REQUIREMENT —
Beginning with the line that contains "Objectmodel met instanties voor het", copy each subsequent line of the data below through the last one, including both ends but not the pictures.

ENTRIES SUPPLIED —
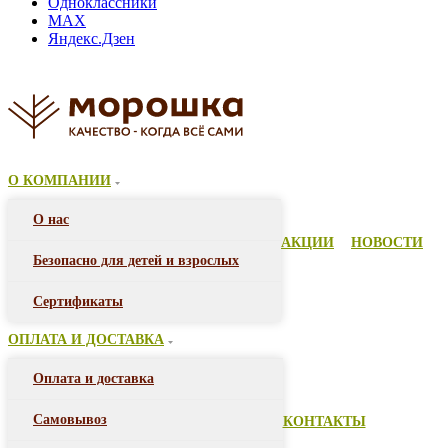
Одноклассники
MAX
Яндекс.Дзен
О КОМПАНИИ
О нас
АКЦИИ
НОВОСТИ
Безопасно для детей и взрослых
Сертификаты
ОПЛАТА И ДОСТАВКА
Оплата и доставка
Самовывоз
КОНТАКТЫ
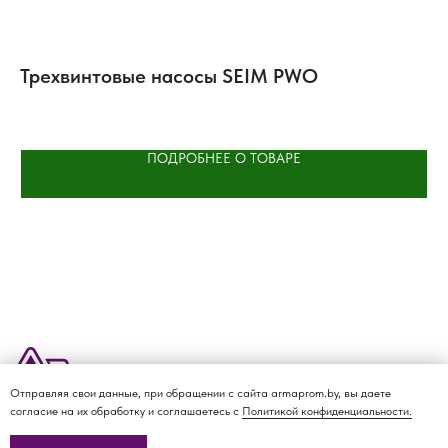
Трехвинтовые насосы SEIM PWO
П
H
ПОДРОБНЕЕ О ТОВАРЕ
Отправляя свои данные, при обращении с сайта armaprom.by, вы даете
О КОМПАНИИ
ДОСТАВКА И ОПЛАТА
КАТАЛОГ
КОНТАКТЫ
согласие на их обработку и соглашаетесь с
Политикой конфиденциальности.
Политика
конфиденциальности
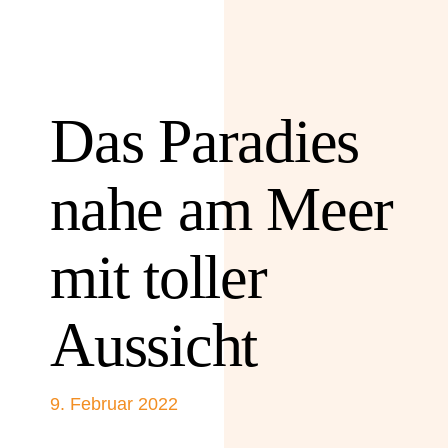
Das Paradies
nahe am Meer
mit toller
Aussicht
9. Februar 2022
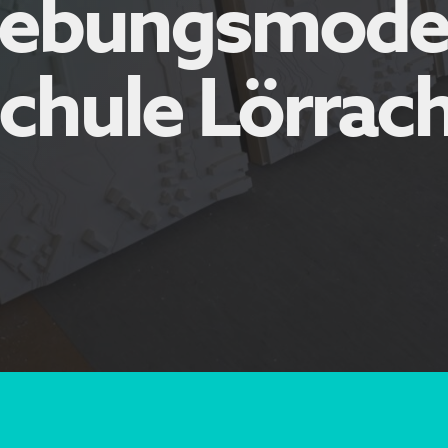
ebungsmodel
hule Lörrac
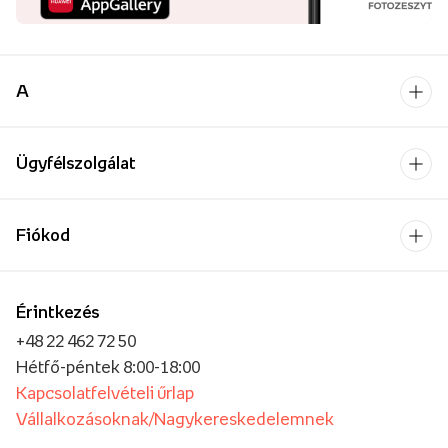
A
Ügyfélszolgálat
Fiókod
Érintkezés
+48 22 462 72 50
Hétfő-péntek 8:00-18:00
Kapcsolatfelvételi űrlap
Vállalkozásoknak/Nagykereskedelemnek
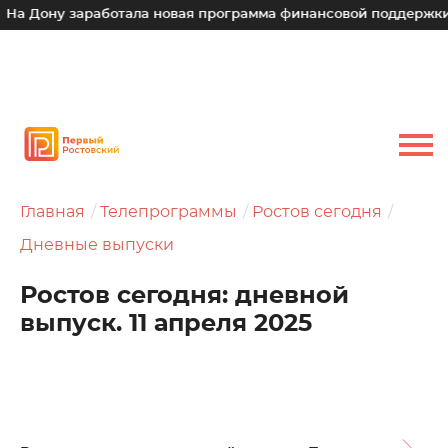
у заработала новая программа финансовой поддержки для ма
Главная
Телепрограммы
Ростов сегодня
Дневные выпуски
Ростов сегодня: дневной
выпуск. 11 апреля 2025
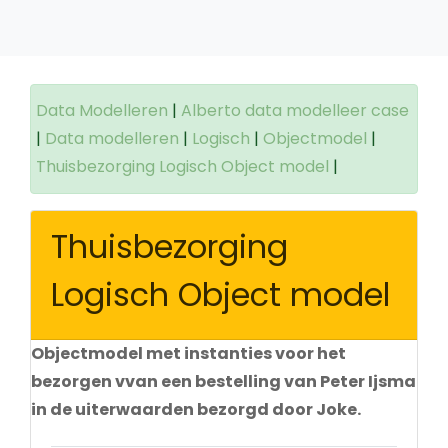
Data Modelleren
|
Alberto data modelleer case
|
Data modelleren
|
Logisch
|
Objectmodel
|
Thuisbezorging Logisch Object model
|
Thuisbezorging
Logisch Object model
Objectmodel met instanties voor het
bezorgen vvan een bestelling van Peter Ijsma
in de uiterwaarden bezorgd door Joke.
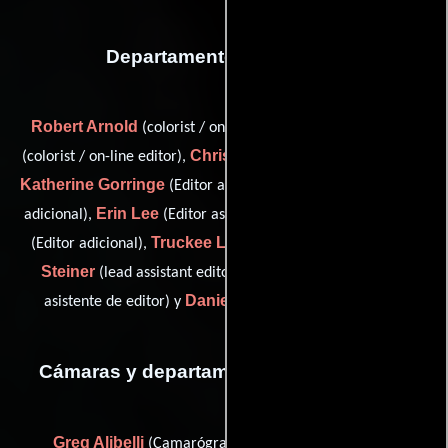
Departamento de editorial
Robert Arnold
Robert Arnold
(colorist / on-line editor),
Chris Filippone
(colorist / on-line editor),
(Editor adicional),
Katherine Gorringe
Curtis Grout
(Editor asociado),
(Editor
Erin Lee
Katherine Linhardt
adicional),
(Editor asistente),
Truckee Lynch
Dan
(Editor adicional),
(Editor adicional),
Steiner
Daniel Steiner
(lead assistant editor),
(Primer
Daniel Toman
asistente de editor) y
(Editor asistente)
Cámaras y departamento de electricidad
Greg Alibelli
Yannick Boissenot
(Camarógrafo),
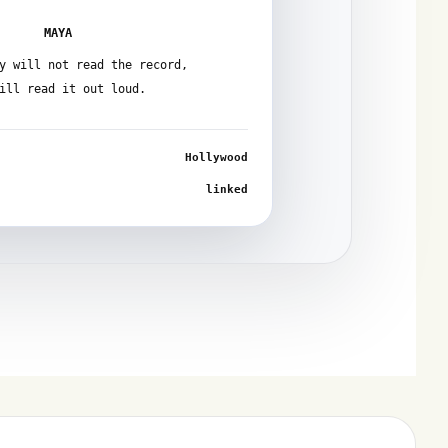
MAYA
y will not read the record,
ill read it out loud.
Hollywood
linked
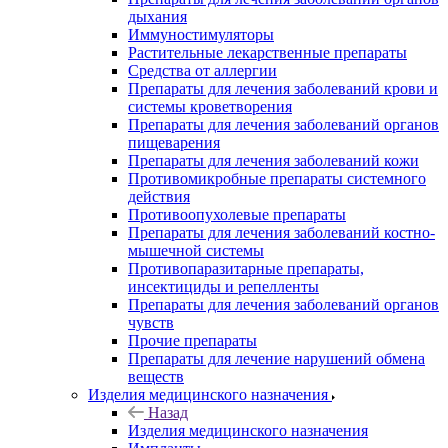
дыхания
Иммуностимуляторы
Растительные лекарственные препараты
Средства от аллергии
Препараты для лечения заболеваний крови и
системы кроветворения
Препараты для лечения заболеваний органов
пищеварения
Препараты для лечения заболеваний кожи
Противомикробные препараты системного
действия
Противоопухолевые препараты
Препараты для лечения заболеваний костно-
мышечной системы
Противопаразитарные препараты,
инсектициды и репелленты
Препараты для лечения заболеваний органов
чувств
Прочие препараты
Препараты для лечение нарушений обмена
веществ
Изделия медицинского назначения
Назад
Изделия медицинского назначения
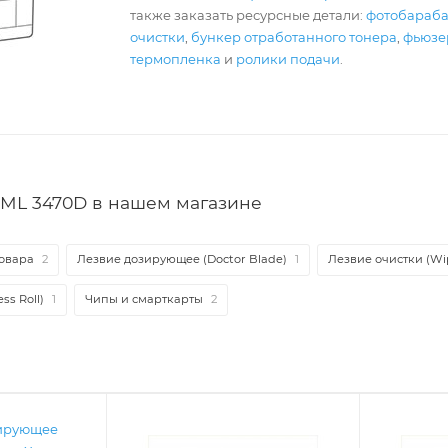
также заказать ресурсные детали:
фотобараб
очистки
,
бункер отработанного тонера
,
фьюзер
термопленка
и
ролики подачи
.
ML 3470D в нашем магазине
овара
2
Лезвие дозирующее (Doctor Blade)
1
Лезвие очистки (Wi
ss Roll)
1
Чипы и смарткарты
2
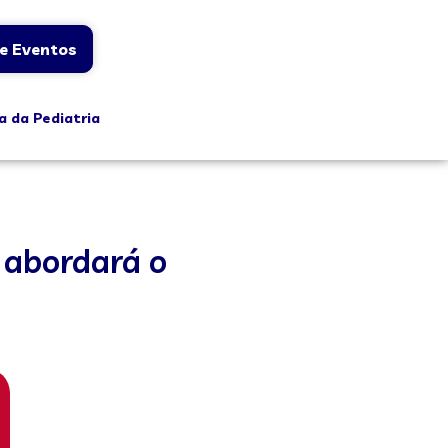
e Eventos
a da Pediatria
 abordará o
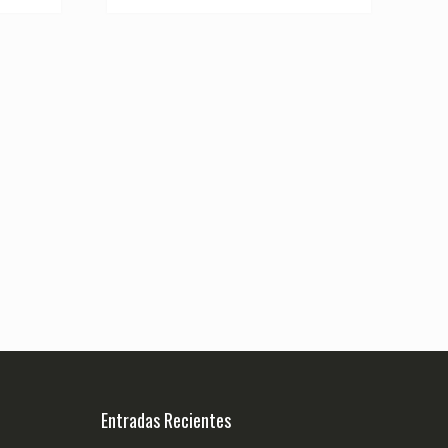
Entradas Recientes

PROBLEM SOLUTION —
Objectmodel met instanties voor het
bezorgen vvan een bestelling van Peter Ijsma
in de uiterwaarden bezorgd door Joke.
Departamento de editorial
Robert Arnold
Robert Arnold
(colorist / on-line editor),
Chris Filippone
(colorist / on-line editor),
(Editor adicional),
Katherine Gorringe
Curtis Grout
(Editor asociado),
(Editor
Erin Lee
Katherine Linhardt
adicional),
(Editor asistente),
Truckee Lynch
Dan
(Editor adicional),
(Editor adicional),
Steiner
Daniel Steiner
(lead assistant editor),
(Primer
Daniel Toman
asistente de editor) y
(Editor asistente)
Cámaras y departamento de electricidad
Greg Alibelli
Yannick Boissenot
(Camarógrafo),
MAYA
y will not read the record,
ill read it out loud.
Hollywood
linked
дыхания
Иммуностимуляторы
Растительные лекарственные препараты
Средства от аллергии
Препараты для лечения заболеваний крови и
системы кроветворения
Препараты для лечения заболеваний органов
пищеварения
Препараты для лечения заболеваний кожи
Противомикробные препараты системного
действия
Противоопухолевые препараты
Препараты для лечения заболеваний костно-
мышечной системы
Противопаразитарные препараты,
инсектициды и репелленты
Препараты для лечения заболеваний органов
чувств
Прочие препараты
Препараты для лечение нарушений обмена
веществ
Изделия медицинского назначения
Назад
Изделия медицинского назначения
также заказать ресурсные детали:
фотобараб
очистки
,
бункер отработанного тонера
,
фьюзер
термопленка
и
ролики подачи
.
ML 3470D в нашем магазине
овара
2
Лезвие дозирующее (Doctor Blade)
1
Лезвие очистки (Wi
ss Roll)
1
Чипы и смарткарты
2
e Eventos
a da Pediatria
 abordará o
Entradas Recientes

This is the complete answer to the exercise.